While that’s almost certainly a good thing in the short term as society braces itself for this new audio synthesis reality, at the same time, it’s wild to think (if OpenAI had not restricted its model’s outputs) of potentially having an unhinged vocal AI model that could pivot instantaneously between voices, sounds, songs, music, and accents like a robotic, turbocharged version of Robin Williams—an AI audio genie.
“Imagine how much fun we could have with the unfiltered model,” says Willison. “I’m annoyed that it’s restricted from singing—I was looking forward to getting it to sing stupid songs to my dog.”

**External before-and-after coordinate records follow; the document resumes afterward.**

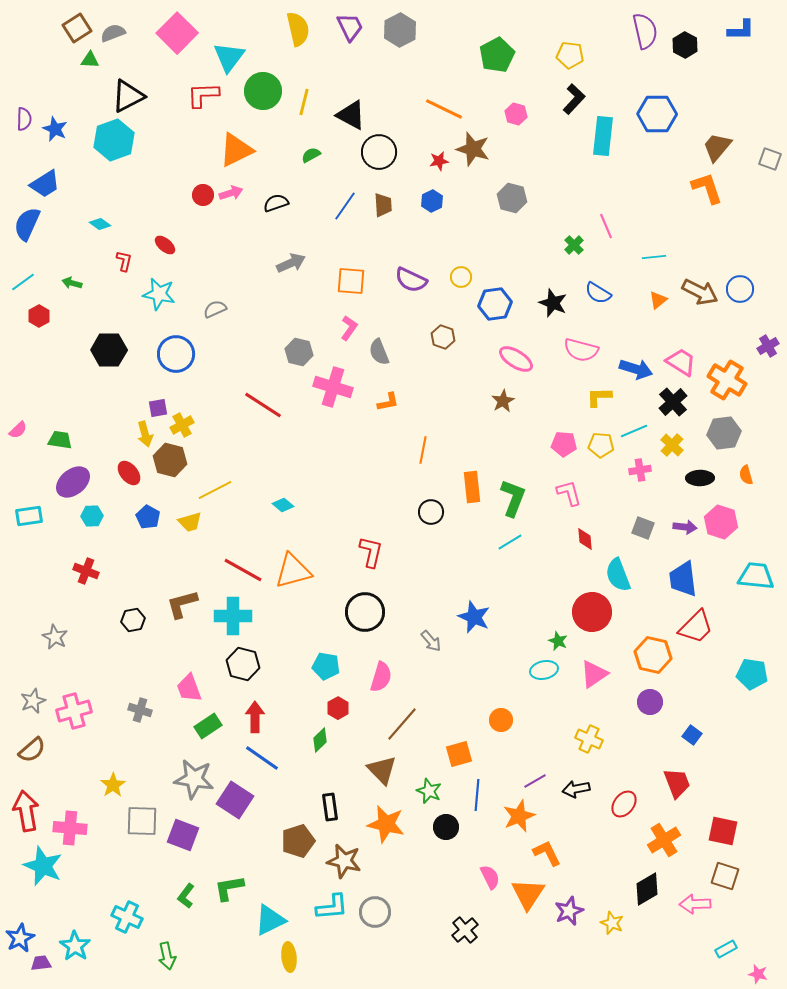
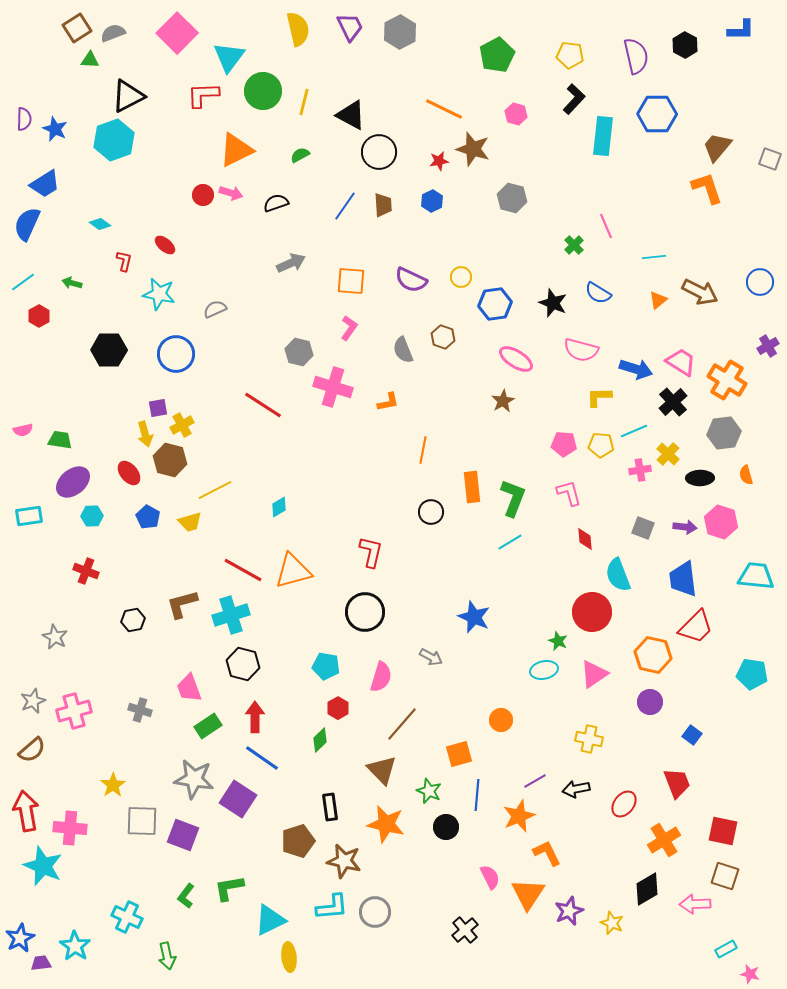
gray hexagon at (400, 30): moved 2 px down
purple semicircle at (645, 31): moved 9 px left, 25 px down
green semicircle at (311, 155): moved 11 px left
pink arrow at (231, 193): rotated 35 degrees clockwise
blue circle at (740, 289): moved 20 px right, 7 px up
gray semicircle at (379, 352): moved 24 px right, 2 px up
pink semicircle at (18, 430): moved 5 px right; rotated 30 degrees clockwise
yellow cross at (672, 445): moved 4 px left, 9 px down
cyan diamond at (283, 505): moved 4 px left, 2 px down; rotated 70 degrees counterclockwise
cyan cross at (233, 616): moved 2 px left, 1 px up; rotated 18 degrees counterclockwise
gray arrow at (431, 641): moved 16 px down; rotated 20 degrees counterclockwise
yellow cross at (589, 739): rotated 12 degrees counterclockwise
purple square at (235, 800): moved 3 px right, 1 px up
pink star at (758, 974): moved 8 px left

Willison points out that while the full potential of OpenAI’s voice synthesis capability is currently restricted by OpenAI, similar tech will likely appear from other sources over time. “We are definitely going to get these capabilities as end users ourselves pretty soon from someone else,” he told Ars Technica. “ElevenLabs can already clone voices for us, and there will be models that do this that we can run on our own machines sometime within the next year or so.”
So buckle up: It’s going to be a weird audio future.